Als überzeugende Alternative zur schlichten Raufasertapete ist Lehmputz auch in der Innenarchitektur zunehmend präsent. Die moderne Generation dieser Dekortechnik lässt sich beliebig einfärben, sodass durch die Zugabe von diversen Zusatzstoffen eine vielschichtige und ansprechende Oberflächenstruktur erzeugt wird.

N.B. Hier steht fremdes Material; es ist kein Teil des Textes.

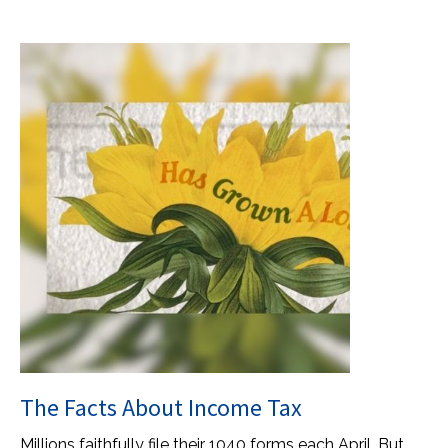
The Facts About Income Tax
Millions faithfully file their 1040 forms each April. But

Weit verbreitet in der Malereitechnik sind der Spachtelputz und der Streichputz. Beim Spachtelputz verwendet der Dekorateur einen "Venezianischen Glätter", eine leicht konisch geformte Kelle. Der Streichputz dagegen wird in einer lediglich 0,1mm dünnen Schicht mit einer Lasurbürste aufgetragen. Die beigefügten Zusatzstoffe wie Stroh, Perlmutt, Holzfasern oder Kieselsteine setzen nach dem Freiwischen vielerlei optische Effekte.
Für diese Dekortechnik spricht ausserdem, dass der Lehm als Naturstoff ein sehr angenehmes Raumklima schafft.